Very often it involves spatial thinking. Vide one example there:
> Once I mentioned this phenomenon to Andy Gleason; he immediately responded that when he taught algebra courses, if he was discussing cyclic subgroups of a group, he had a mental image of group elements breaking into a formation organized into circular groups. He said that 'we' never would say anything like that to the students. His words made a vivid picture in my head, because it fit with how I thought about groups. I was reminded of my long struggle as a student, trying to attach meaning to 'group', rather than just a collection of symbols, words, definitions, theorems and proofs that I read in a textbook.
- > The original dream > A just-in-time compiler for arithmetic
What is it with LLM writing where it gives a smaller heading just before the main heading? Its nonsensical!
- One could use many things to do arithmetic:
- color wheel
- oxidation reactions
- interpretive dance
- migratory patterns of curlew sandpipers
Whether one should is another question
- “You know how when you see prime numbers, they appear red, but when they're twin primes, they're pink and smell like gasoline?”
- Why doesn’t it just call tools such as Mathematica for such operations?
- For the same reason you don't run "4+6" on a calculator.
External tool call has an overhead. It requires a round trip into an external tool. It requires an LLM to run in agentic autoregression - it can't be used in prefill.
Which means that having native arithmetic capabilities is useful. Forward pass arithmetics are an LLM version of quick mental math.
An LLM can read "#define SILLY_TIME_CONST (3*20*60*60*1000)" and have "SILLY_TIME_CONST is 60 h expressed as 216000000 ms" already cached by the end of the line, before it even emits its first token.
- This is more how an LLM thinks about math internally - an LLM version of drilled tables being used for mental arithmetic "as humans do".
When humans stall on these tasks, they reach for pen and paper, a slide rule, a calculator, etc.

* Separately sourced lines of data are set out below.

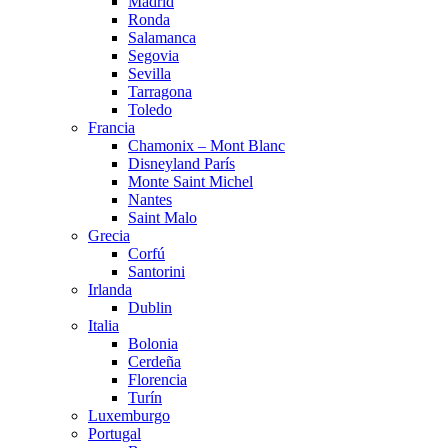
Madrid
Ronda
Salamanca
Segovia
Sevilla
Tarragona
Toledo
Francia
Chamonix – Mont Blanc
Disneyland París
Monte Saint Michel
Nantes
Saint Malo
Grecia
Corfú
Santorini
Irlanda
Dublin
Italia
Bolonia
Cerdeña
Florencia
Turín
Luxemburgo
Portugal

Mathematica is overkill for arithmetic, in addition it's licenced and can cost a bit extra.
If an LLM were to reach for a light cheap arithmetic tool something like bc would be a good first stop - a CLI tool with a language that supports arbitrary precision numbers with interactive execution of statements.
- They do. I asked CharGPT for 327 x 48 and it used the "ChatGPT Instruments" calculator.

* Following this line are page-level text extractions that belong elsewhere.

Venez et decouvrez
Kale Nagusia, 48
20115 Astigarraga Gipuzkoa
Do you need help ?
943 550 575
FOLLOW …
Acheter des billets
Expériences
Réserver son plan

Previously it used to run Python scripts, and may still do for more complex calculations.
- What's interesting is that one one hand LLM pumps are claiming a path to AGI.. while on the other hand, they are duct-taping in deterministic plugins for specific prompt types they find it better to offload...
In X years is it just going to be a thin OS-like layer where a majority of work is being handled by other "programs".

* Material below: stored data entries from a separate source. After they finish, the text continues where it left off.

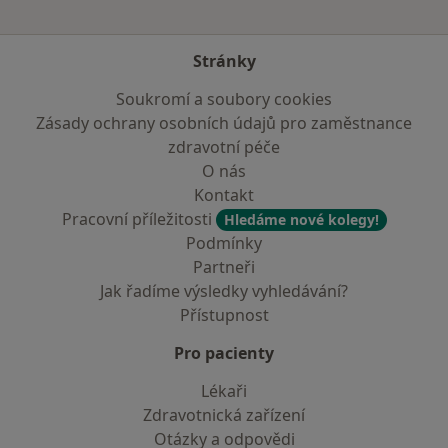
Stránky
Soukromí a soubory cookies
Zásady ochrany osobních údajů pro zaměstnance
zdravotní péče
O nás
Kontakt
Pracovní příležitosti
Hledáme nové kolegy!
Podmínky
Partneři
Jak řadíme výsledky vyhledávání?
Přístupnost
Pro pacienty
Lékaři
Zdravotnická zařízení
Otázky a odpovědi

- > while on the other hand, they are duct-taping in deterministic plugins for specific prompt types they find it better to offload
So, in essence, just like human beings?
- That doesn't seem very persuasive. The one example of a non-A GI we have, humans, does the same thing. We've been offloading arithmetic for at least 4000 years.
- > In X years is it just going to be a thin OS-like layer where a majority of work is being handled by other "programs"
That is my hopeful ideal
- In which case it’s just a neat extension of search
- ChatGPT does, and has since 2023
- The spirit of Rube Goldberg is alive and well.
- We evolved to do incremental fixes, not full refactoring
- What happens inside an LLM when it tries to calculate with nothing but matrices.
- Why does every exhibit made with AI look the same?
- This is a very nice and fresh page layout.
- i dont like this new trend of generating html with ai to say something. i think some guy from anthropic started this trend .
now everything looks the same and i can no longer read on kindle.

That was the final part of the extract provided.